## DATA FOR THE TASK:
>>>

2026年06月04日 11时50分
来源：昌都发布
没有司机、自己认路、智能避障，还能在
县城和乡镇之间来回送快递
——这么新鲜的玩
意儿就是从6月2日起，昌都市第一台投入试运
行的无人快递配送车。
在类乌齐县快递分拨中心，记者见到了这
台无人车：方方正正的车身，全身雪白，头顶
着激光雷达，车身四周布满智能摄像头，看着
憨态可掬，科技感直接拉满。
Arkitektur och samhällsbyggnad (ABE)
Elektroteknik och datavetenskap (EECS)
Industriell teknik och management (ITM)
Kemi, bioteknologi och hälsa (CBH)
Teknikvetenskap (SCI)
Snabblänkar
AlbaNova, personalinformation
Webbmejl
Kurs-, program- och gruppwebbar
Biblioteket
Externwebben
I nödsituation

<<<
>>>

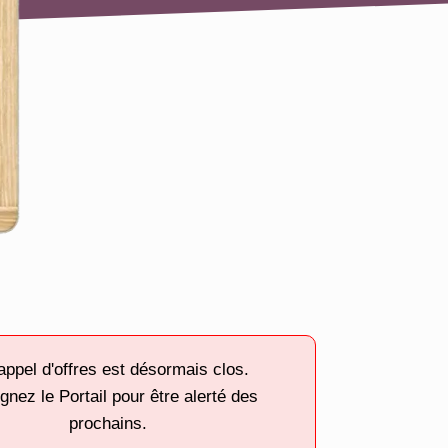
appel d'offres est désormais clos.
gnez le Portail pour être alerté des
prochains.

<<<

## TASK REQUIREMENTS:
The lines above from the one containing "AlbaNova, personalinformation" through the one containing "I nödsituation" are to be set down exactly, and no others.

## EXERCISE ANSWER:
AlbaNova, personalinformation
Webbmejl
Kurs-, program- och gruppwebbar
Biblioteket
Externwebben
I nödsituation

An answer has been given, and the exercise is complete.